The Trendspotting blog offers
a really great overview and analysis of a Telephia and comScore research project released released on May 14 that details their latest study of mobile vs. PC-based Internet usage in the UK and the US.
Research highlights:
UK and US mobile market are similarly developed: mobile market size in number of users is 19% out of the web pc market size.
Men under the age of 35 are the early adopters who are more likely to use mobile devices to access the Mobile Web
* Leading in the mobile web (January 07):
Popular pc internet sites Yahoo!, MSN and Google (both in the US and UK)

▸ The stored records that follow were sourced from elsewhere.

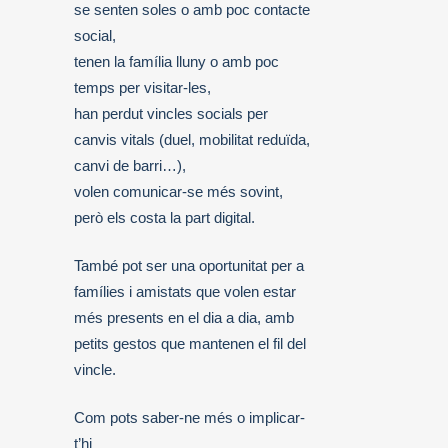
se senten soles o amb poc contacte
social,
tenen la família lluny o amb poc
temps per visitar-les,
han perdut vincles socials per
canvis vitals (duel, mobilitat reduïda,
canvi de barri…),
volen comunicar-se més sovint,
però els costa la part digital.
També pot ser una oportunitat per a
famílies i amistats que volen estar
més presents en el dia a dia, amb
petits gestos que mantenen el fil del
vincle.
Com pots saber-ne més o implicar-
t’hi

Popular in UK: BBC and SKY
Popular in the US: The Weather Channel and AOL
The trendspotting blog goes on to pose the question: Will social networks apps drive the mobile web?

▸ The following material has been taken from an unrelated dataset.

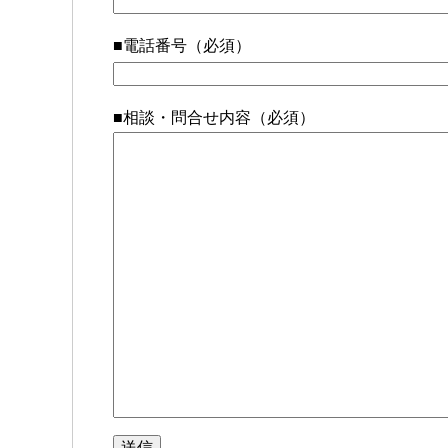
■電話番号（必須）
■相談・問合せ内容（必須）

Having the early adopters study in mind, and acknowledging the social networking sites success (55% of all of online American youths ages 12-17 use an online social networking sites, according to Pew Internet & American Life Project), where would you say a short messages social network as twitter mobile be in the next few months?

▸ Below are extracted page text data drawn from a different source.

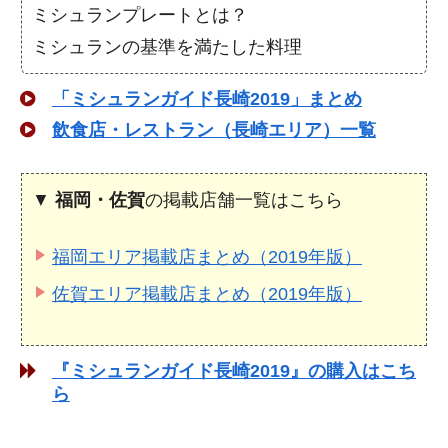
ミシュランプレートとは？
ミシュランの基準を満たした料理
「ミシュランガイド長崎2019」まとめ
飲食店・レストラン（長崎エリア）一覧
▼
福岡・佐賀
の掲載店舗一覧はこちら
福岡エリア掲載店まとめ（2019年版）
佐賀エリア掲載店まとめ（2019年版）
『ミシュランガイド長崎2019』の購入はこち
ら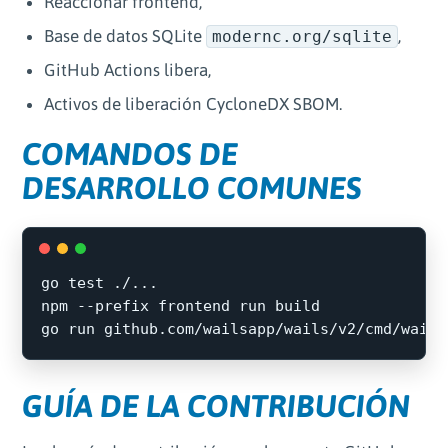
Reaccionar frontend,
Base de datos SQLite
,
modernc.org/sqlite
GitHub Actions libera,
Activos de liberación CycloneDX SBOM.
COMANDOS DE
DESARROLLO COMUNES
go 
test
 ./...

npm 
--prefix
 frontend run build

go run github.com/wailsapp/wails/v2/cmd/wails
GUÍA DE LA CONTRIBUCIÓN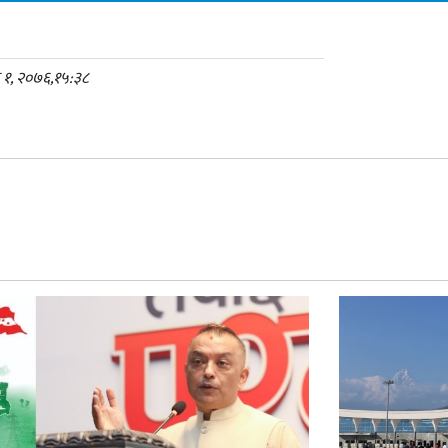
िक १, २०७६,१५:३८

My questions about the study really center on unique users. I didn't see any data around overlap of mobile and pc users, meaning the study assumes you are either a mobile web user or a pc-based web user. Again, I may have overlooked the data. If this is a working assumption, I would think it was incorrect, as I bet there is as much as 50% (at least). Further, I wonder if the early adopter audience really makes a distinction between mobile and pc-based web experiences, form factor of the device aside?
One thing is for certain: Those of us who build online communities need to start paying attention to the mobile web now.